Jordan Hall, Friday, February 19, 8:00 pm
Claudio Monteverdi, Vespers of 1610
Boston Baroque
Martin Pearlman, conductor
Mary Wilson & Kristen Watson, sopranos
Derek Chester, Aaron Sheehan & Lawrence Jones, tenors
Sumner Thompson & Donald Wilkinson, baritones
As a 400th anniversary tribute to Monteverdi’s Vespers, Martin Pearlman and Boston Baroque have returned to one of their signature pieces. Their history with the work goes back to their early years, and their 1997 recording remains one of the most highly respected. These performances, two at Jordan Hall and one at the Cathedral of St. John the Divine in New York were an opportunity to hear Pearlman’s thoroughly researched and solid reading with a new crop of singers, most of whom are young performers from New England. Kristen Watson in particular I remember as one of many excellences in Aston Magna’s Purcell program two summers ago. Her rounded tone as well as her clean articulation, as well as her intelligence and wit, were truly memorable.
Above all Martin Pearlman has a firm grasp of how the disparate elements of the Vespers can fit together into a coherent whole, which in concert gives the impression of a unified work or event a liturgical event, although, like Bach’s B minor Mass it is a compilation of movements related to the the Blessed Virgin Mary in considerably diverse styles.

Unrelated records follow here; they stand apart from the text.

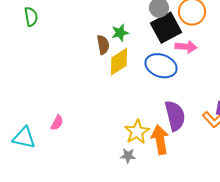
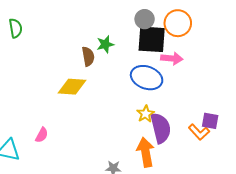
black square: (166, 28) -> (152, 39), turned 32
yellow diamond: (119, 62) -> (72, 87), moved, turned 36
yellow star: (137, 132) -> (146, 114), moved, size x0.7

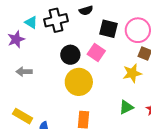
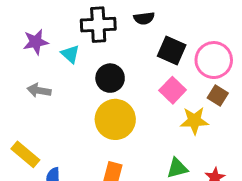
cyan triangle: (31, 22) -> (70, 54), moved
pink square: (96, 52) -> (173, 90), moved

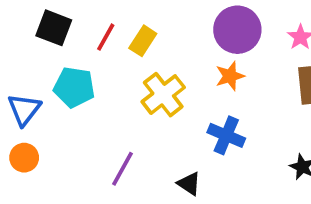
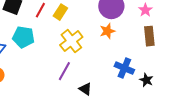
blue cross: (226, 135) -> (124, 68), moved
purple line: (122, 169) -> (64, 71), moved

In the limpid acoustics of Jordan Hall, the sizeable chorus, which changed positions for each movement, sounded full and rich, the soloists were present and in fine voice, and the orchestra full, even a trifle heavy, perhaps not as clear in texture and clean in attack as some other groups, for example the conductorless Boston Early Music Festival Orchestra. Boston Baroque has always performed with a conductor, namely Maestro Pearlman, and for this reason there is a hint of an older style of early music performance in their work. In comparison with some of the best conductorless groups in Europe and America, they sounded a trifle sluggish and heavy. On the other hand, the complex and diverse forces required by the Vespers almost require a conductor, and the Boston Baroque were at their best full-bodied and expressive.
The excellence of the solo singers was certainly one of the glories of this performance. Sopranos Mary Wilson and Kristen Watson, Derek Chester, tenor, and Sumner Thompson, baritone, stood out. In the “Duo Seraphim” the three tenors, all excellent, took places at opposite sides of the balcony and on center stage, achieving the antiphonal effect intended by Monteverdi. However, in Jordan Hall the harmonies between the voices were perfectly formed—which struck me as something of a phenomenon in a space other than an extremely reverberant church.
This fine performance under Martin Pearlman’s expert leadership was a satisfying revisitation of this difficult masterpiece, which is all too seldom heard.